After 800+ views, I don't know why nobody has given upvote to this answer which explains the correct procedure.
For, $2^{nd}$ function, we can do like this :
$f(x) = x^2 - sinx \Rightarrow f'(x) = 2x - cosx$
Now, if $f'(x) = 0$ which means $2x - cosx = 0 \Rightarrow 2x = cosx$
Now, RHS $cosx$ lies between $-1$ and $+1$ [including both points] for all real $x$, So, LHS $2x$ should also lies between $-1$ and $+1$
So, $-1 \leq 2x \leq +1 \Rightarrow -1/2 \leq x \leq +1/2$
So, for the given question, if $f'(x) = 0$ then $0 \leq x \leq +1/2$
Same thing is true for other way means if $x$ is between $0$ and $1/2$ then $f'(x)=0$
So, $f'(x) = 0$ iff $x \in [0,1/2]$, Since, $f'(x)$ is not $>0$, So, it is not strictly increasing. Here, also, $f''(x) > 0$ in the given interval because $f''(x) = 2+sinx$. Since $sinx$ lies between $-1$ and $+1$ for all real $x$. So, $f''(x) = 2+sinx$ will lie between $1$ and $3$. Since, $f'(x)=0$ for interval $[0,1/2]$ and $f''(x)>0$, So, we can say $f(x)$ has atleast one local minima in the given interval.
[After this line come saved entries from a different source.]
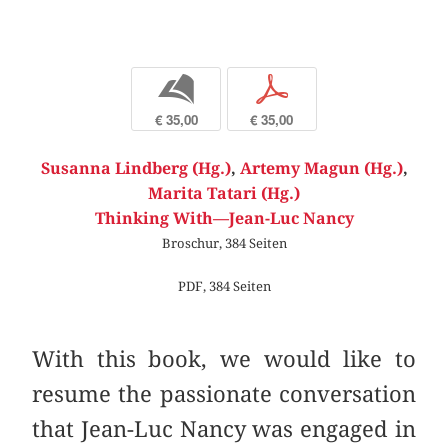
b
p
€ 35,00
€ 35,00
Susanna Lindberg (Hg.)
,
Artemy Magun (Hg.)
,
Marita Tatari (Hg.)
Thinking With—Jean-Luc Nancy
Broschur, 384 Seiten
PDF, 384 Seiten
With this book, we would like to
resume the passionate conversation
that Jean-Luc Nancy was engaged in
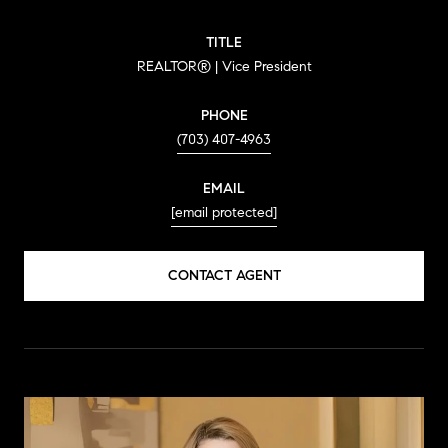
TITLE
REALTOR® | Vice President
PHONE
(703) 407-4963
EMAIL
[email protected]
CONTACT AGENT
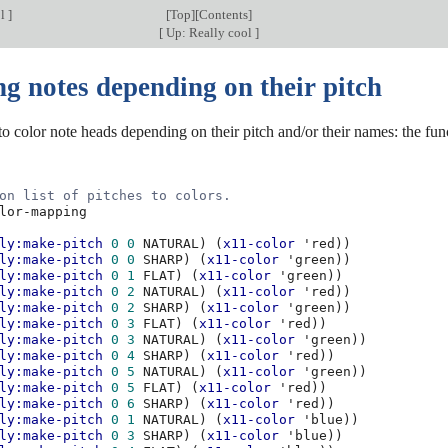
ol
]
[
Top
][
Contents
]
[
Up: Really cool
]
g notes depending on their pitch
e to color note heads depending on their pitch and/or their names: the fu
on list of pitches to colors.
lor-mapping
ly:make-pitch
0
0
NATURAL
)
(
x11-color
'red
))
ly:make-pitch
0
0
SHARP
)
(
x11-color
'green
))
ly:make-pitch
0
1
FLAT
)
(
x11-color
'green
))
ly:make-pitch
0
2
NATURAL
)
(
x11-color
'red
))
ly:make-pitch
0
2
SHARP
)
(
x11-color
'green
))
ly:make-pitch
0
3
FLAT
)
(
x11-color
'red
))
ly:make-pitch
0
3
NATURAL
)
(
x11-color
'green
))
ly:make-pitch
0
4
SHARP
)
(
x11-color
'red
))
ly:make-pitch
0
5
NATURAL
)
(
x11-color
'green
))
ly:make-pitch
0
5
FLAT
)
(
x11-color
'red
))
ly:make-pitch
0
6
SHARP
)
(
x11-color
'red
))
ly:make-pitch
0
1
NATURAL
)
(
x11-color
'blue
))
ly:make-pitch
0
3
SHARP
)
(
x11-color
'blue
))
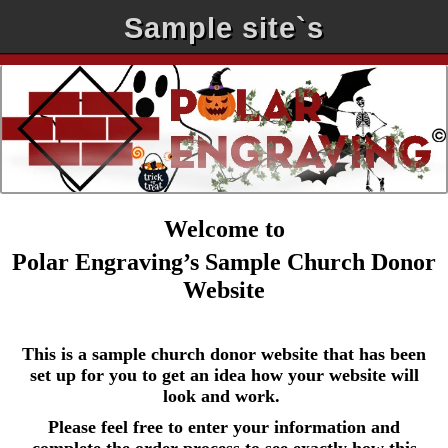
Sample site`s
Welcome to
Polar Engraving’s Sample Church Donor
Website
This is a sample church donor website that has been
set up for you to get an idea how your website will
look and work.
Please feel free to enter your information and
complete the order process to see exactly how this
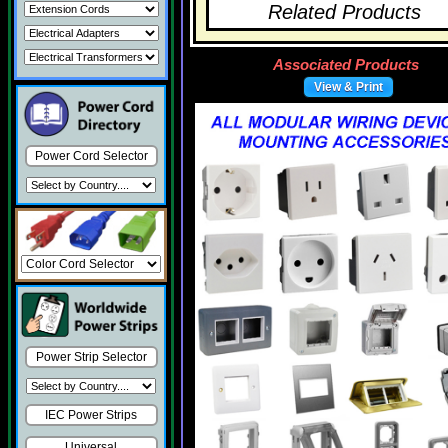
Related Products
Associated Products
View & Print
Power Cord Selector
Power Strip Selector
IEC Power Strips
Universal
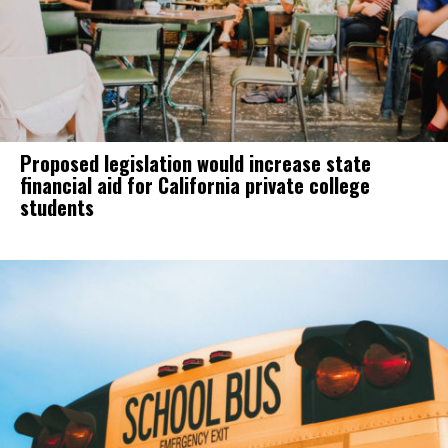
Proposed legislation would increase state
financial aid for California private college
students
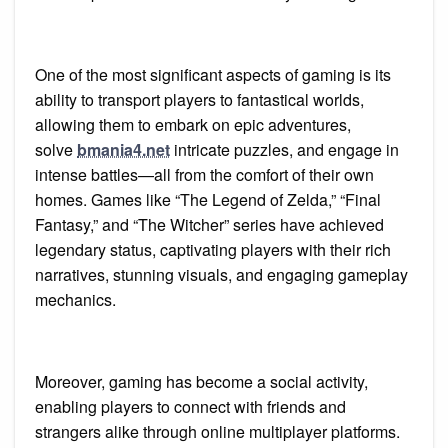
One of the most significant aspects of gaming is its
ability to transport players to fantastical worlds,
allowing them to embark on epic adventures,
solve
bmania4.net
intricate puzzles, and engage in
intense battles—all from the comfort of their own
homes. Games like “The Legend of Zelda,” “Final
Fantasy,” and “The Witcher” series have achieved
legendary status, captivating players with their rich
narratives, stunning visuals, and engaging gameplay
mechanics.
Moreover, gaming has become a social activity,
enabling players to connect with friends and
strangers alike through online multiplayer platforms.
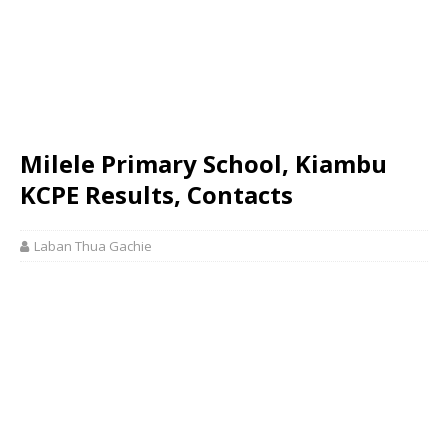
Milele Primary School, Kiambu
KCPE Results, Contacts
Laban Thua Gachie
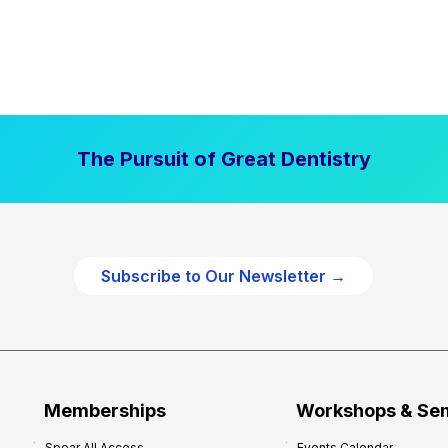
The Pursuit of Great Dentistry
Subscribe to Our Newsletter →
Memberships
Workshops & Se
Spear All Access
Events Calendar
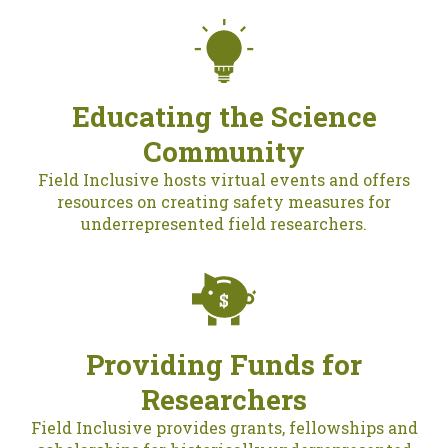
Educating the Science
Community
Field Inclusive hosts virtual events and offers
resources on creating safety measures for
underrepresented field researchers.
Providing Funds for
Researchers
Field Inclusive provides grants, fellowships and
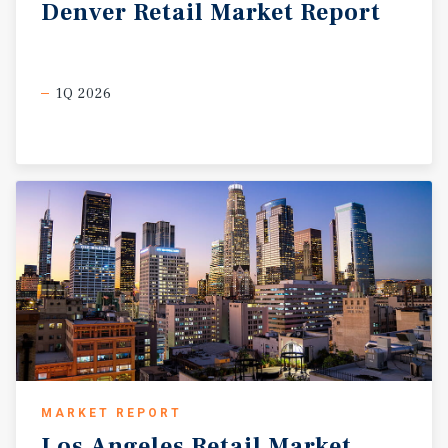
Denver
Retail
Market
Report
1Q 2026
MARKET REPORT
Los
Angeles
Retail
Market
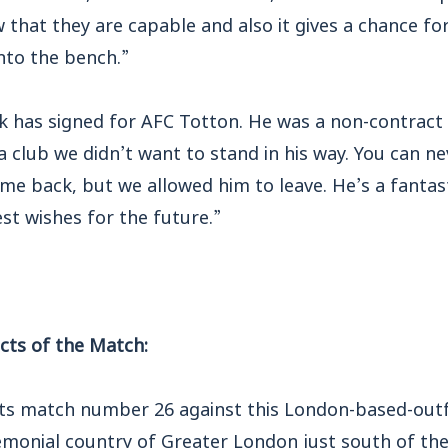
 that they are capable and also it gives a chance fo
nto the bench.”
ck has signed for AFC Totton. He was a non-contract
 a club we didn’t want to stand in his way. You can ne
e back, but we allowed him to leave. He’s a fantast
st wishes for the future.”
ts of the Match:
 match number 26 against this London-based-outfi
remonial country of Greater London just south of th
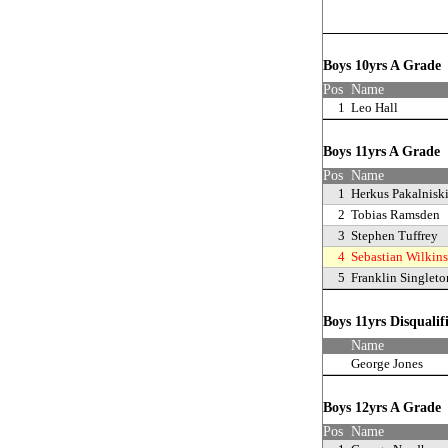
Boys 10yrs A Grad
Pos
Name
1
Leo Hall
Boys 11yrs A Grade
Pos
Name
1
Herkus Pakalnisk
2
Tobias Ramsden
3
Stephen Tuffrey
4
Sebastian Wilkin
5
Franklin Singleto
Boys 11yrs Disqualif
Name
George Jones
Boys 12yrs A Grad
Pos
Name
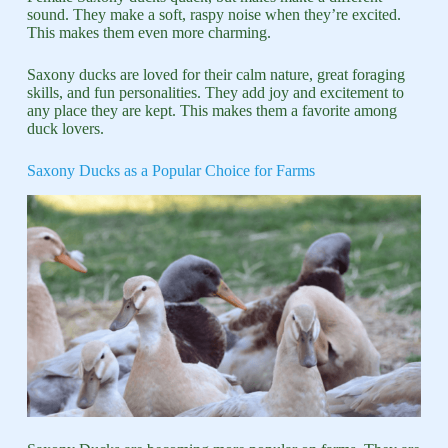
sound. They make a soft, raspy noise when they’re excited.
This makes them even more charming.
Saxony ducks are loved for their calm nature, great foraging
skills, and fun personalities. They add joy and excitement to
any place they are kept. This makes them a favorite among
duck lovers.
Saxony Ducks as a Popular Choice for Farms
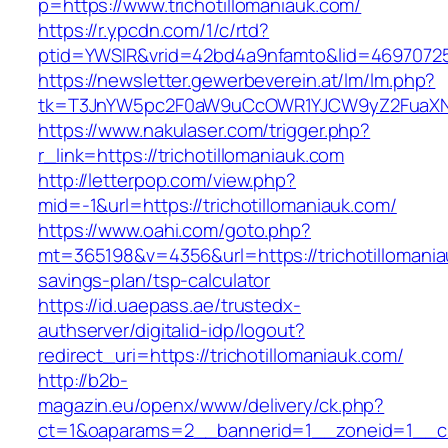
p=https://www.trichotillomaniauk.com/
https://r.ypcdn.com/1/c/rtd?
ptid=YWSIR&vrid=42bd4a9nfamto&lid=469707251&
https://newsletter.gewerbeverein.at/lm/lm.php?
tk=T3JnYW5pc2F0aW9uCcOWR1YJCW9yZ2FuaXNh
https://www.nakulaser.com/trigger.php?
r_link=https://trichotillomaniauk.com
http://letterpop.com/view.php?
mid=-1&url=https://trichotillomaniauk.com/
https://www.oahi.com/goto.php?
mt=365198&v=4356&url=https://trichotillomaniau
savings-plan/tsp-calculator
https://id.uaepass.ae/trustedx-
authserver/digitalid-idp/logout?
redirect_uri=https://trichotillomaniauk.com/
http://b2b-
magazin.eu/openx/www/delivery/ck.php?
ct=1&oaparams=2__bannerid=1__zoneid=1__cb=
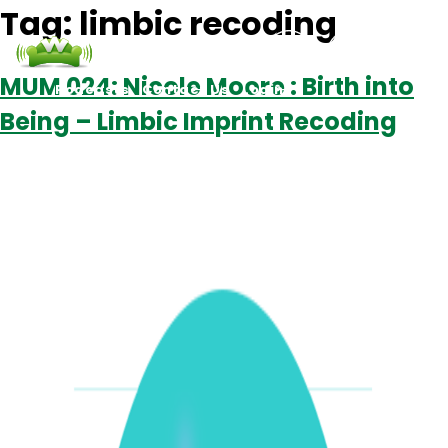
Tag:
limbic recoding
MUM 024: Nicole Moore : Birth into
Podcasts
Contact Us
Login
Being – Limbic Imprint Recoding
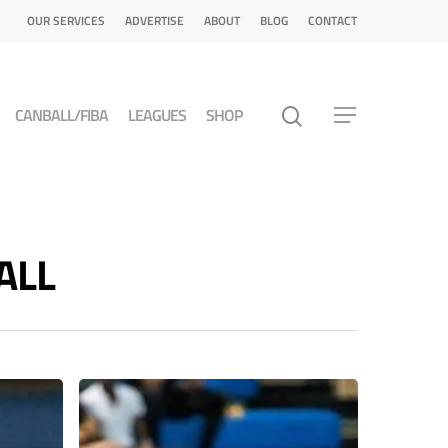
OUR SERVICES
ADVERTISE
ABOUT
BLOG
CONTACT
CANBALL/FIBA
LEAGUES
SHOP
ALL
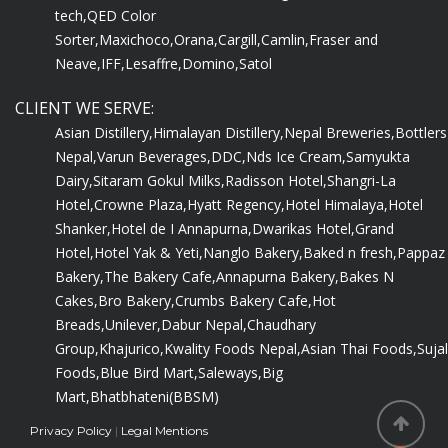
tech,
QED Color
Sorter,
Maxichoco,
Orana,
Cargill,
Camlin,
Fraser and
Neave,
IFF,
Lesaffre,
Domino,
Satol
CLIENT WE SERVE:
Asian Distillery,
Himalayan Distillery,
Nepal Breweries,
Bottlers
Nepal,
Varun Beverages,
DDC,
Nds Ice Cream,
Samyukta
Dairy,
Sitaram Gokul Milks,
Radisson Hotel,
Shangri-La
Hotel,
Crowne Plaza,
Hyatt Regency,
Hotel Himalaya,
Hotel
Shanker,
Hotel de I Annapurna,
Dwarikas Hotel,
Grand
Hotel,
Hotel Yak & Yeti,
Nanglo Bakery,
Baked n fresh,
Pappaz
Bakery,
The Bakery Cafe,
Annapurna Bakery,
Bakes N
Cakes,
Bro Bakery,
Crumbs Bakery Cafe,
Hot
Breads,
Unilever,
Dabur Nepal,
Chaudhary
Group,
Khajurico,
Kwality Foods Nepal,
Asian Thai Foods,
Sujal
Foods,
Blue Bird Mart,
Saleways,
Big
Mart,
Bhatbhateni(BBSM)
Privacy Policy
|
Legal Mentions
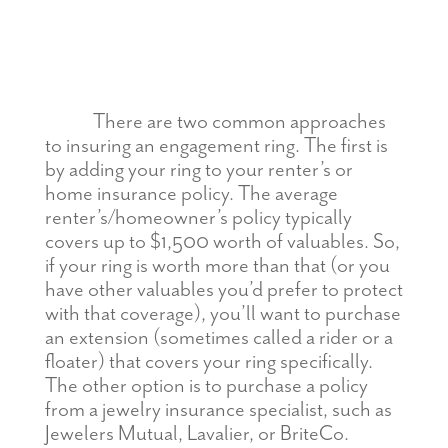
There are two common approaches
to insuring an engagement ring. The first is
by adding your ring to your renter’s or
home insurance policy. The average
renter’s/homeowner’s policy typically
covers up to $1,500 worth of valuables. So,
if your ring is worth more than that (or you
have other valuables you’d prefer to protect
with that coverage), you’ll want to purchase
an extension (sometimes called a rider or a
floater) that covers your ring specifically.
The other option is to purchase a policy
from a jewelry insurance specialist, such as
Jewelers Mutual, Lavalier, or BriteCo.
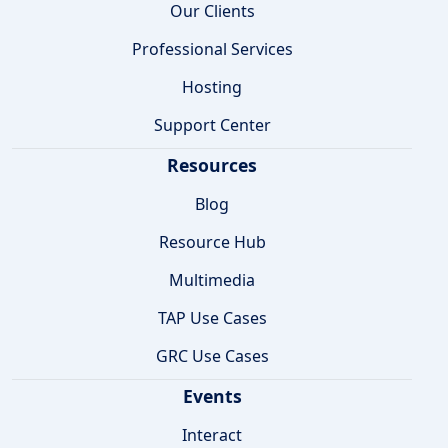
Our Clients
Professional Services
Hosting
Support Center
Resources
Blog
Resource Hub
Multimedia
TAP Use Cases
GRC Use Cases
Events
Interact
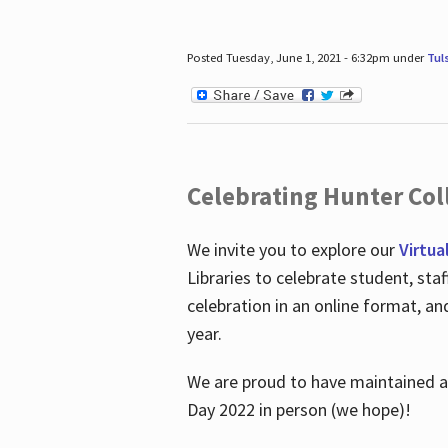
Posted Tuesday, June 1, 2021 - 6:32pm under
Tul
Celebrating Hunter Coll
We invite you to explore our
Virtua
Libraries to celebrate student, sta
celebration in an online format, a
year.
We are proud to have maintained a 
Day 2022 in person (we hope)!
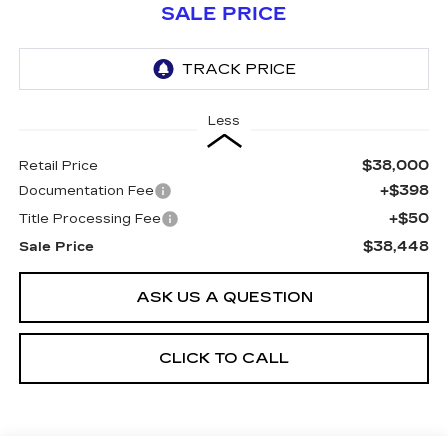
SALE PRICE
Less
$38,000
Retail Price
+$398
Documentation Fee
+$50
Title Processing Fee
$38,448
Sale Price
ASK US A QUESTION
CLICK TO CALL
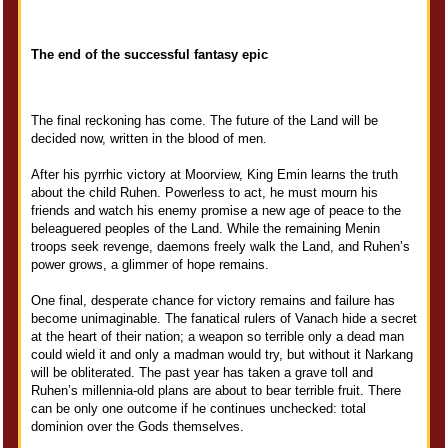
The end of the successful fantasy epic
The final reckoning has come. The future of the Land will be
decided now, written in the blood of men.
After his pyrrhic victory at Moorview, King Emin learns the truth
about the child Ruhen. Powerless to act, he must mourn his
friends and watch his enemy promise a new age of peace to the
beleaguered peoples of the Land. While the remaining Menin
troops seek revenge, daemons freely walk the Land, and Ruhen’s
power grows, a glimmer of hope remains.
One final, desperate chance for victory remains and failure has
become unimaginable. The fanatical rulers of Vanach hide a secret
at the heart of their nation; a weapon so terrible only a dead man
could wield it and only a madman would try, but without it Narkang
will be obliterated. The past year has taken a grave toll and
Ruhen’s millennia-old plans are about to bear terrible fruit. There
can be only one outcome if he continues unchecked: total
dominion over the Gods themselves.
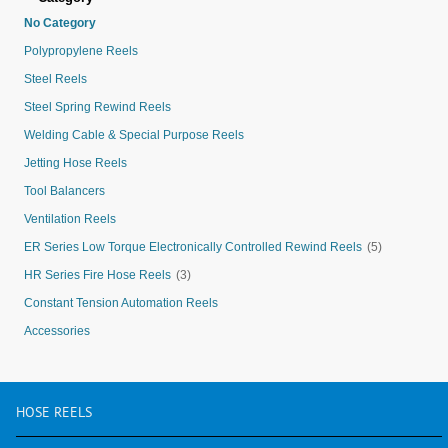
No Category
Polypropylene Reels
Steel Reels
Steel Spring Rewind Reels
Welding Cable & Special Purpose Reels
Jetting Hose Reels
Tool Balancers
Ventilation Reels
ER Series Low Torque Electronically Controlled Rewind Reels
(5)
HR Series Fire Hose Reels
(3)
Constant Tension Automation Reels
Accessories
HOSE
REELS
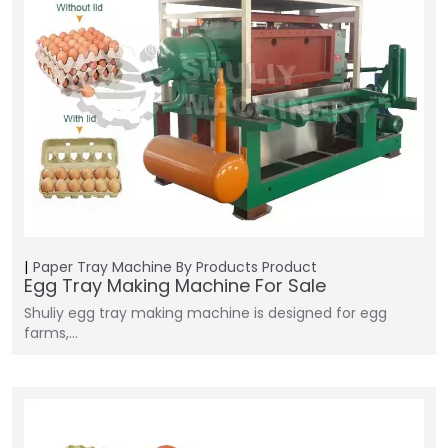
Paper Tray Machine
By Products
Product
Egg Tray Making Machine For Sale
Shuliy egg tray making machine is designed for egg
farms,…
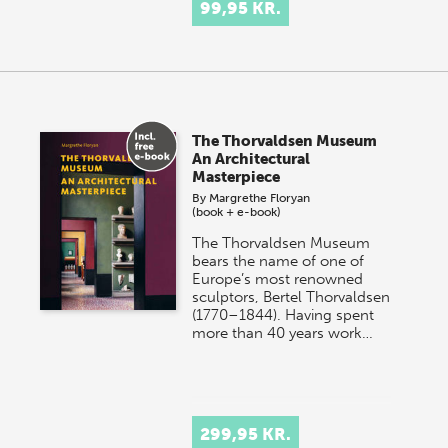
99,95 KR.
The Thorvaldsen Museum
An Architectural
Masterpiece
By
Margrethe Floryan
(book + e-book)
The Thorvaldsen Museum
bears the name of one of
Europe’s most renowned
sculptors, Bertel Thorvaldsen
(1770–1844). Having spent
more than 40 years work…
299,95 KR.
Hence, it can't be neither strictly increasing nor non-decreasing.
-- For the first function, if someone knows graph of $e^x$ but not $e^{-x}$. To make the graph of $f(-x)$ from $f(x)$, just reflect the $f(x)$ about y-axis means $y-axis$ will work as mirror. So, here reflect $e^x$ about y-axis.